Le pape Léon IV, prenant dans ces dangers une autorité que les généraux de l’empereur Lothaire paraissaient abandonner, se montra digne, en défendant Rome, d’y commander en souverain. Il avait employé les richesses de l’Église à réparer les murailles, à élever des tours, à tendre des chaînes sur le Tibre. Il arma les milices à ses dépens, engagea les habitants de Naples et de Gaïète à venir défendre les côtes et le port d’Ostie, sans manquer à la sage précaution de prendre d’eux des otages ; sachant bien que ceux qui sont assez puissants pour nous secourir le sont assez pour nous nuire. Il visita lui-même tous les postes, et reçut les Sarrasins à leur descente, non pas en équipage de guerrier, ainsi qu’en usa Goslin, évêque de Paris[2], dans une occasion encore plus pressante, mais comme un pontife qui exhortait un peuple chrétien, et comme un roi qui veillait à la sûreté de ses sujets. Il était né Romain[3] : on doit répéter ici les paroles qui se trouvent dans l’Essai sur les Mœurs et l’Esprit des nations : « Le courage des premiers Âges de la république revivait en lui dans un temps de lâcheté et de corruption ; tel qu’un beau monument de l’ancienne Rome, qu’on trouve quelquefois dans les ruines de la nouvelle. »

Les Arabes sont défaits, et les prisonniers employés à bâtir la nouvelle enceinte autour de Saint-Pierre, et à agrandir la ville qu’ils venaient détruire.

Lothaire fait associer son fils Louis à son faible empire. Les musulmans sont chassés de Bénévent ; mais ils restent dans le Garillan et dans la Calabre.

849. Nouvelles discordes entre les trois frères, entre les évêques et les seigneurs. Les peuples n’en sont que plus malheureux. Quelques évêques francs et germains déclarent l’empereur Lothaire déchu de l’empire. Ils n’en avaient le droit, ni comme évêques, ni comme Germains et Francs, puisque l’empereur n’était qu’empereur d’Italie.

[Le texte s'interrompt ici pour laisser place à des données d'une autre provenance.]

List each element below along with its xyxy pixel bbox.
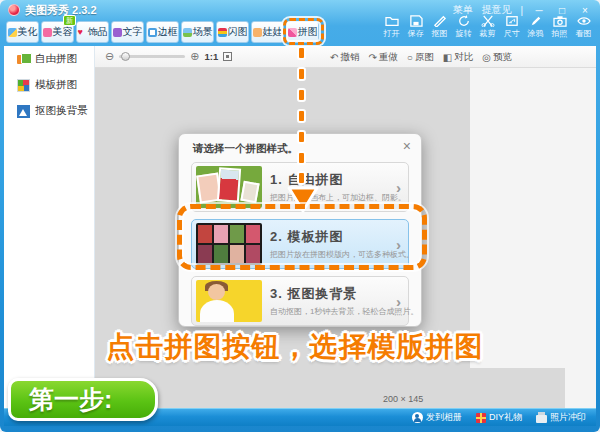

Ce ne fut qu’un attentat inutile : Lothaire fut plus heureux que son père.

850-851. Raccommodement des trois frères. Nouvelles incursions de tous les barbares voisins de la Germanie.

852, Au milieu de ces horreurs, le missionnaire Anschaire, évêque de Hambourg, persuade un Éric, chef ou duc ou roi du Danemark, de souffrir la religion chrétienne dans ses États, Il obtient la même permission en Suède, Les Suédois et les Danois n’en vont pas moins en course contre les chrétiens.

853-854. Dans ces désolations de la France et de la Germanie, dans la faiblesse de l’Italie menacée par les musulmans, dans le mauvais gouvernement de Louis d’Italie, fils de Lothaire, livré aux débauches à Pavie, et méprisé dans Rome, l’empereur de Constantinople négocie avec le pape pour recouvrer Rome ; mais cet empereur était Michel, plus débauché encore, et plus méprisé que Louis d’Italie, et tout cela ne contribue qu’à rendre le pape plus puissant.

855. L’empereur Lothaire, qui avait fait moine l’empereur Louis le Faible son père, se fait moine à son tour, par lassitude des troubles de son empire, par crainte de la mort, et par superstition. Il prend le froc dans l’abbaye de Prum, et meurt imbécile, le 28 septembre, après avoir vécu[4] en tyran, comme il est dit dans l’Essai sur les Mœurs et l’Esprit des nations.


  1. Voyez page 246.
  2. Voyez année 885.
  3. Dans l’édition originale on lit : « Il était né Romain. Le courage, etc. » L’Essai sur les Mœurs n’était pas encore publié. Voltaire, y ayant employé une partie de ce qu’on vient de lire, renvoya ensuite des Annales à l’Essai. L’Essai cependant est, des deux ouvrages, le dernier publié ; mais l’auteur avait, dans son manuscrit de l’Essai, pris beaucoup de choses pour les Annales. Le renvoi fut ajouté en 1772. (B.)
  4. Toutes les éditions de l’Essai sur les Mœurs portent : « Après avoir régné. » (B.) Voyez tome XI, page 301.